C’è anche la mappa dei murales sul sito del Subsidenze Street Art Festival (www.indastria.zone), l’iniziativa dedicata ai murales a Ravenna che negli anni ha arricchito alcune zone della città con opere di grande portata architettonica e visiva. Del resto Ravenna non è nuova a contaminazioni artistiche di questo genere. Nella zona Darsena, lo street artist di fama mondiale Ericailcane ha firmato sui muri della Martini Mangimi un’opera in onore della candidatura di Ravenna come Capitale Europea della Cultura 2019. Sempre alla Darsena, nel 2011 si svolse una due giorni di writing session con 38 affermati writers italiani e stranieri provenienti da Inghilterra, Francia, Belgio, Danimarca, Germania e Spagna che già avevano trasformato le grandi superfici all’interno del quartiere in affreschi precedentemente studiati e ispirati alla città.

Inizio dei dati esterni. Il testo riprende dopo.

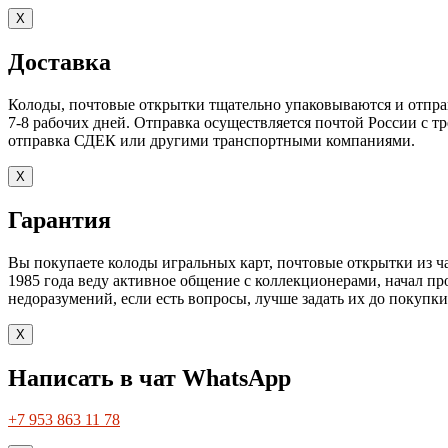
X
Доставка
Колоды, почтовые открытки тщательно упаковываются и отправл
7-8 рабочих дней. Отправка осуществляется почтой России с 
отправка СДЕК или другими транспортными компаниями.
X
Гарантия
Вы покупаете колоды игральных карт, почтовые открытки из ча
1985 года веду активное общение с коллекционерами, начал про
недоразумений, если есть вопросы, лучше задать их до покупки
X
Написать в чат WhatsApp
+7 953 863 11 78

A Cesenatico i murales risalgono al 1977

A Cesenatico l’arte di dipingere sui muri arriva dal passato. I dipinti delle “mura dei Cappuccini” da 35 anni ornano una delle zone più caratteristiche del quartiere “del Monte”, proprio accanto alla caratteristica Piazza delle Conserve. I grandi quadri murali sono stati dipinti nel 1977 da pittori di Cesenatico ai quali si erano aggiunti anche colleghi “forestieri”: Gastone Mercuriali, Luciano Arfilli, Pino Casali, Paola Petrini, Mara Caimmi, Sergio Trebbi, Franca Pericoli, Nicola Di Bartolomeo, Peter Knau, Tonino Cortesi. Sempre a Cesenatico si può ammirare un murale 16 x 4 metri sul muro di un edificio che si affaccia sulla Piazzetta delle Erbe. L’opera, realizzata nel 1975 dal pittore Walter Masotti (Faenza 1925 – Cesenatico 1997) è dedicata alla sua città d’adozione e raffigura il Porto canale leonardesco.

A Ferrara una mappa guida il visitatore ai murales

A Ferrara i graffiti sono al centro del FM streetmap, progetto ideato dal Servizio Giovani del Comune di Ferrara, approvato e finanziato dalla regione Emilia Romagna. Una vera e propria mappa sul sito ferrarastreetart.it presenta i graffiti e i murales più significativi realizzati sui muri di Ferrara e della sua provincia. Tra le tappe ci sono i murales sui muri del Liceo Ariosto, opera realizzata da 5 writers, tutti residenti tra Ferrara e provincia (Smor, Psiko, Mr S, Human Alien e lo storico Mambo, al secolo Elvis Pregnolato). Si prosegue con la parete del parcheggio Diamanti, dove Alessio Bolognesi (in arte Sfiggy) e Cristiano De Matteis hanno realizzato il Murale Ferrara Sfiggy Fears. Sulle saracinesche del Chiosco Mc Murphy, all’interno del parco dedicato a Mirco Ferrari, trova spazio l’opera di Jessay, una grande piovra che stende i suoi tentacoli attraversando spigoli e superfici. Da vedere anche il Palapalestre di via Tumiati, dipinto da street artist ferraresi come Andrea Amaducci e Don Bro accanto a Moe da Bologna, Etnik da Grosseto, Mr Fijodor e Corn da Torino, Macs da Lanciano, la storica Tdk crew da Milano, attiva tra Torino e Ferrara. Impossibile per chi passa in zona Porta Catena non lanciare uno sguardo alla coppia di pugili in guardia disegnata dalla Tdk crew oppure all’arbitro realizzato da Don Bro.